Le deuxième film que produit la firme, Les dépravés (So Young, So Bad) est signé Bernard Vorhaus mais Ulmer reprend le long-métrage en court de route et le termine. Il faut croire que le travail et l’efficacité du cinéaste touche-à-tout séduit les Danziger qui lui confie donc les rênes de leur troisième projet : Saint Benny the Dip.

affiche jigsaw et so young so bad

Le script est signé John Roeburt, qui fait ses débuts en tant que scénariste sur L’ange de la haine et accouche donc sur le papier d’une comédie policière basée sur l’idée de travestissement, typique d’un film de Billy Wilder. Il signera ensuite le script du film suivant d’Ulmer, Babes in Bagdad en 1952, puis se tournera vers la télévision jusqu’à sa retraite en 1961.

Wilder.

Pas étonnant de retrouver ici le nom de cet autre cinéaste austro-hongrois dont la route a irrémédiablement croisée celle d’Ulmer. C’est en 1929, sur l’étonnant film muet Les hommes le dimanche (Menschen am Sonntag). A propos, Ulmer raconte : « [J’en étais] coréalisateur et producteur. Robert Siodmak en était l’autre réalisateur, Fred Zinnemann l’assistant-opérateur, Eugen Schüfftan le chef opérateur et Billy Wilder écrivait le scénario sur des bouts de papier brouillon au Romanische Café. Son premier scénario. Plutôt une réussite. »1

Côté casting, c’est à Dick Haymes que revient la charge d’incarner à l’écran ledit Benny. Le beau gosse du trio, le tchatcheur, le leader. Benny « the Dip », le pickpocket, celui qui « trempe » dans quelque chose de louche. Haymes, lui, trempe dans le cinéma depuis la fin des années 30, sa filmographie est assez obscure mais, en plus d’avoir été marié à Rita Hayworth pendant deux ans, il jouit d’un grand succès en tant que chanteur dans les années 40 et 50 aux Etats-Unis. Pour surfer sur ce succès, les Danziger n’oublient pas d’intégrer une séquence chantée dans le film, bien utile pour la publicité.

les frères danzigers et Dick Haymes

Pour incarner Monk Williams, c’est l’acteur Lionel Stander qui est choisi, lui dont le physique rond et franchouillard sied parfaitement au plus lâche mais aussi le plus touchant des trois compères. Stander débute sa carrière à la Columbia chez Capra (L’extravagant Mr Deeds) et Wellman (A Star is Born).
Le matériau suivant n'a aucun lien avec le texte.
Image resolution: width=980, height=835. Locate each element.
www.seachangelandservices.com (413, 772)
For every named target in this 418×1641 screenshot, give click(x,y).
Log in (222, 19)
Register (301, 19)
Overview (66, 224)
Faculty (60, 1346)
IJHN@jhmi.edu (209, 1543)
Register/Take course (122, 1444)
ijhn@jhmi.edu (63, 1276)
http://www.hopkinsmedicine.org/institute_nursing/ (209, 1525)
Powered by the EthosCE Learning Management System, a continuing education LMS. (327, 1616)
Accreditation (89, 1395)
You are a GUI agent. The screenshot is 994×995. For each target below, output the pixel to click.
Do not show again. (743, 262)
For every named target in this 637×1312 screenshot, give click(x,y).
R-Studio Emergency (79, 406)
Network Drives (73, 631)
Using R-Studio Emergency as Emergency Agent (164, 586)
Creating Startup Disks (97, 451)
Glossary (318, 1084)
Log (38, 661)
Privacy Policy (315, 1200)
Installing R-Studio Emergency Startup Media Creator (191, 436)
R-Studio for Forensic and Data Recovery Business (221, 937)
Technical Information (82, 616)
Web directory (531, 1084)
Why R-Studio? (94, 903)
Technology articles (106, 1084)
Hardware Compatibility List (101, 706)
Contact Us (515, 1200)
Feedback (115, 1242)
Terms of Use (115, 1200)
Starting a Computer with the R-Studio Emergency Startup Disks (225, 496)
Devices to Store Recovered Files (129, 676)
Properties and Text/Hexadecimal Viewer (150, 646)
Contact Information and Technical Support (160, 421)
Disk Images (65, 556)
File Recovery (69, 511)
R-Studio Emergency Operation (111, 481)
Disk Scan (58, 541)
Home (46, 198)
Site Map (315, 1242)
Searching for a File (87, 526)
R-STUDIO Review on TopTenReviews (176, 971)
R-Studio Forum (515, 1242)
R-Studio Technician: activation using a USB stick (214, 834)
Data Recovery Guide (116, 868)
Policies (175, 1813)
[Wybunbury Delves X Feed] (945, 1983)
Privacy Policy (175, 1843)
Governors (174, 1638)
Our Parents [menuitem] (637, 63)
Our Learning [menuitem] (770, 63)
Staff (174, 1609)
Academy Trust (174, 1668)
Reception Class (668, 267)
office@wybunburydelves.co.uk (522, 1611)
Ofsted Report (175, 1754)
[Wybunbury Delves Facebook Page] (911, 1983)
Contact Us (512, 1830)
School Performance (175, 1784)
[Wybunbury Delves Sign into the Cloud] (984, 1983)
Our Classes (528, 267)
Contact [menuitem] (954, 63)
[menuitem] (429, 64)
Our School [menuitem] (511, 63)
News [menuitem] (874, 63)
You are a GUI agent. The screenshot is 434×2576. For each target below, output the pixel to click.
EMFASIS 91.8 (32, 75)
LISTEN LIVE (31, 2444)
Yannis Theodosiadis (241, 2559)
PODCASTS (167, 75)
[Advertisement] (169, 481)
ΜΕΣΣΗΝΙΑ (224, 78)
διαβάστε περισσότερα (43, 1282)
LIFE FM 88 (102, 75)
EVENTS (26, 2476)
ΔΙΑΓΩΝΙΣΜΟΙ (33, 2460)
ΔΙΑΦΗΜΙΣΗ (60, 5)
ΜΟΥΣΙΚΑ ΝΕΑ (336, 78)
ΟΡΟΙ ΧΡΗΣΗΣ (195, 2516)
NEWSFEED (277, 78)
Membre fondateur de la Screen Actors Guilde, dont la voix particulière, profonde et rauque, le fait jouer à la radio, Stander voit sa carrière réduite à néant par la chasse aux sorcières de McCarthy juste après Saint Benny le Pickpocket, lui qui était ouvertement militant communiste. Il reviendra sur les écrans dans les années 60, notamment dans le Cul-de-sac de Polanski, Il était une fois dans l’Ouest de Leone, New-York, New-York de Scorsese ou encore le 1941 de Spielberg.

Lionel Stander

Matthew, le dernier complice, le plus âgé, est incarné par Roland Young, dont la carrière commence dans le muet. On le voit chez DeMille dans Le mari de l’indienne et deux fois devant la caméra de Cukor dans Indiscrétions et La femme aux deux visages. L’acteur, qui incarne ici un homme arrivant au bout du chemin et en quête de rédemption, décédera seulement deux ans plus tard à l’âge de 65 ans.

Roland Young dans Saint benny the dip

Enfin, que serait une comédie policière sans la fille de l’histoire, celle qui fait chavirer le coeur de Saint Benny ? C’est Nina Foch qui est choisie pour incarner Linda Kovacs, cette comédienne ratée, qui a flambé toutes les économies de papa, échoué à son unique audition de danse et éternelle célibataire.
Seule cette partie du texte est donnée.